Overhead Conveyor Load Torque 2

[reesechen15]

Hello,

Please help.

We have an overhead conveyor painting line, 145 meters in length. We hang metal piece there weighing 30Kgs each spaced at 1 meter apart, so a total load of 4,350Kgs.

Can you please help me compute the torque needed to rotate the sprocket of conveyor, 50 teeths, 315mm diameter?

If I halved the sprocket diameter to 25 teeths, to double the conveyor speed, would the torque needed be doubled too?

Please help. I'm checking if our existing motor and gearbox would suffice.

Thank you.

 

[3DDave]

It depends not only on the load but also on the rolling friction in bearings, sliding friction if there is any.
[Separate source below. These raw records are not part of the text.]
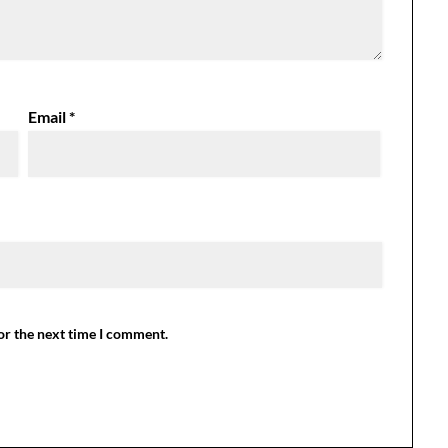
Email
*
or the next time I comment.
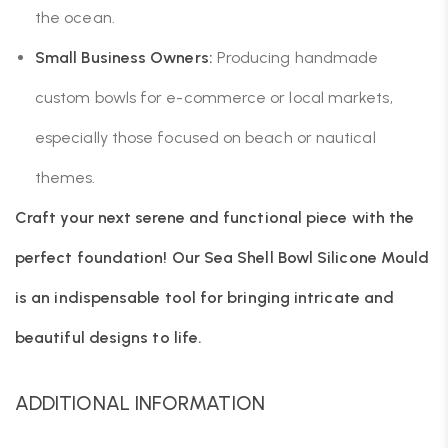
the ocean.
Small Business Owners:
Producing handmade
custom bowls for e-commerce or local markets,
especially those focused on beach or nautical
themes.
Craft your next serene and functional piece with the
perfect foundation! Our Sea Shell Bowl Silicone Mould
is an indispensable tool for bringing intricate and
beautiful designs to life.
ADDITIONAL INFORMATION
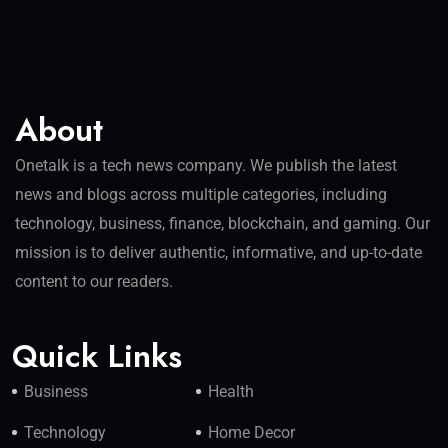
About
Onetalk is a tech news company. We publish the latest
news and blogs across multiple categories, including
technology, business, finance, blockchain, and gaming. Our
mission is to deliver authentic, informative, and up-to-date
content to our readers.
Quick Links
Business
Health
Technology
Home Decor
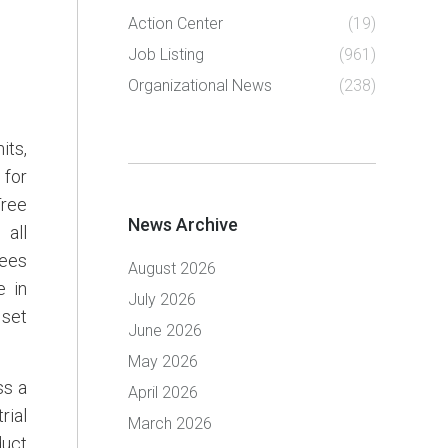
Action Center
(19)
Job Listing
(961)
Organizational News
(238)
its,
 for
Tree
News Archive
 all
rees
August 2026
e in
July 2026
 set
June 2026
May 2026
ss a
April 2026
rial
March 2026
duct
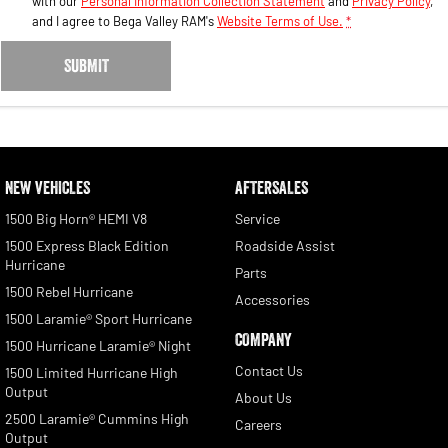
with our
Personal Information Collection Statement
and
Privacy Policy
,
and I agree to
Bega Valley RAM's
Website Terms of Use.
*
SUBMIT
NEW VEHICLES
AFTERSALES
1500 Big Horn® HEMI V8
Service
1500 Express Black Edition
Roadside Assist
Hurricane
Parts
1500 Rebel Hurricane
Accessories
1500 Laramie® Sport Hurricane
COMPANY
1500 Hurricane Laramie® Night
Contact Us
1500 Limited Hurricane High
Output
About Us
2500 Laramie® Cummins High
Careers
Output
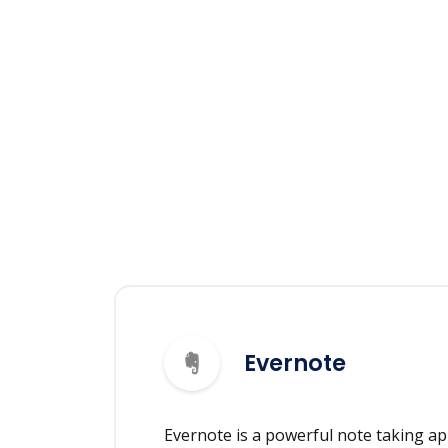
Evernote
Evernote is a powerful note taking ap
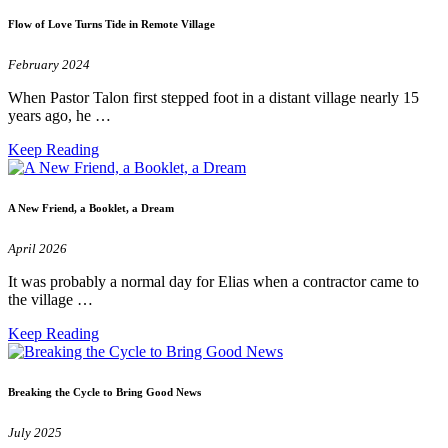
Flow of Love Turns Tide in Remote Village
February 2024
When Pastor Talon first stepped foot in a distant village nearly 15
years ago, he …
Keep Reading
A New Friend, a Booklet, a Dream
April 2026
It was probably a normal day for Elias when a contractor came to
the village …
Keep Reading
Breaking the Cycle to Bring Good News
July 2025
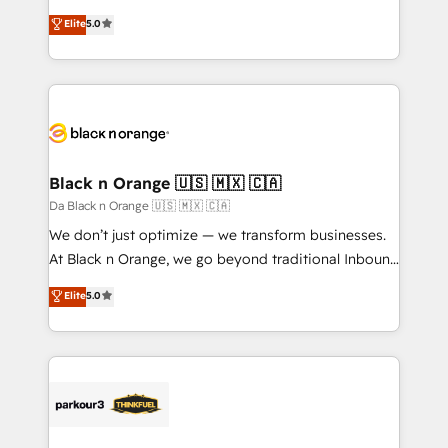
has been nothing short of extraordinary. Their years
migrations, Revenue Operations, Custom
Elite
5.0
of experience and quality of skilled staff has earned
Integrations, Custom AI agents and AI-ready Website
them a trusted reputation within the HubSpot
Design With over 15 years of experience, we help
ecosystem as a reliable partner capable of delivering
companies bridge the gap between marketing, sales,
remarkable experiences for our most sophisticated
and customer success through smart automation,
clients.” - Brian Garvey, VP, Solutions Partner
data hygiene, and tailored HubSpot solutions. Our
Program, HubSpot.
clients choose us because we blend the expertise of
a global consultancy with the care and agility of a
Black n Orange 🇺🇸 🇲🇽 🇨🇦
boutique firm. At Triario, we’re big enough to deliver
Da Black n Orange 🇺🇸 🇲🇽 🇨🇦
but small enough to listen. Our Services: HubSpot
We don’t just optimize — we transform businesses.
implementations & data migration Custom AI agents
At Black n Orange, we go beyond traditional Inbound
Revenue Operations API integrations AI-ready
Marketing with our exclusive methodologies:
Elite
5.0
Website design Let’s turn your CRM into your growth
BOOMS and BOOST. Together, they form a powerful
engine!
combination that has driven success for over 800
businesses worldwide. As Elite HubSpot Partners, we
specialize in crafting high-performance growth
strategies that integrate data-driven marketing,
automation, and revenue intelligence to help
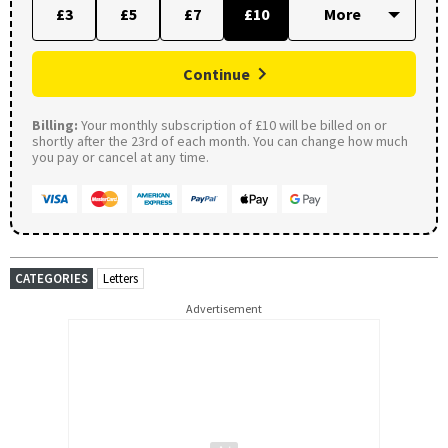
£3
£5
£7
£10
Continue
Billing:
Your monthly subscription of £10 will be billed on or
shortly after the 23rd of each month. You can change how much
you pay or cancel at any time.
CATEGORIES
Letters
Advertisement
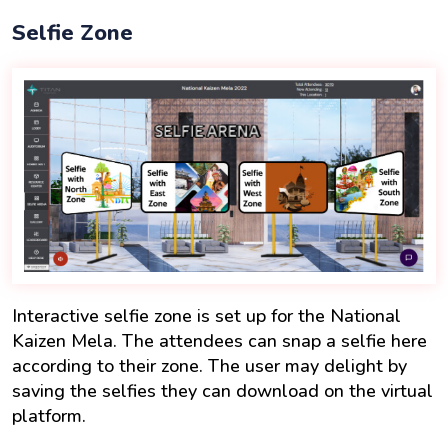
Selfie Zone
Interactive selfie zone is set up for the National
Kaizen Mela. The attendees can snap a selfie here
according to their zone. The user may delight by
saving the selfies they can download on the virtual
platform.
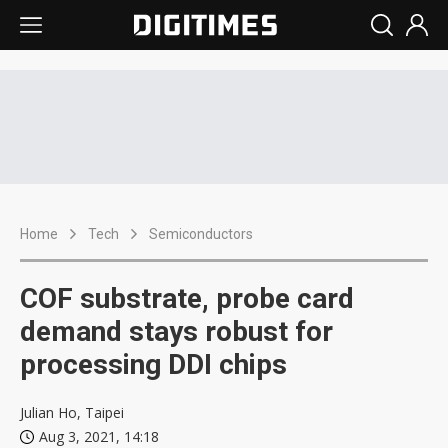
Home
Tech
Semiconductors
COF substrate, probe card
demand stays robust for
processing DDI chips
Julian Ho, Taipei
Aug 3, 2021, 14:18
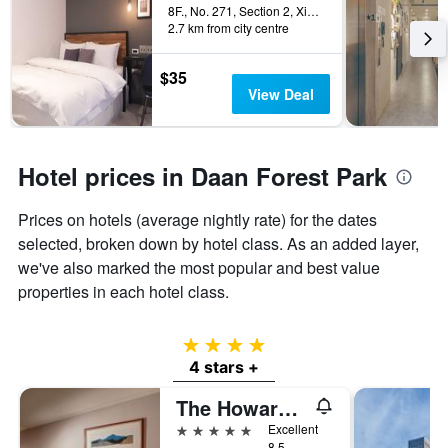
8F., No. 271, Section 2, Xinyi Road, Taipei City, Taiwan
2.7 km from city centre
$35
View Deal
Hotel prices in Daan Forest Park
Prices on hotels (average nightly rate) for the dates
selected, broken down by hotel class. As an added layer,
we've also marked the most popular and best value
properties in each hotel class.
4 stars
4 stars +
The Howard Plaza Hotel Taipei
5 stars
Excellent
8.5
Misalignment can add considerably to the torque required and so will any elevation change.

Find what it takes to move one piece, add about 10% for margin and multiply by the number of pieces.

Ideally to double the speed, doubling the torque would be required, but since some friction losses are speed dependent (such as moving lubricant in bearings) it will require a little more.

However, speed goes down as the sprocket size goes down if the motor RPM stays the same. To double the speed you need to double the sprocket diameter. Note that as the torque goes up so does the side-load on the motor or gearbox shaft that the sprocket is attached to while also increasing the torsion on that shaft. Depending on how much strength is excess in that shaft now it might work or it might fatigue and fracture.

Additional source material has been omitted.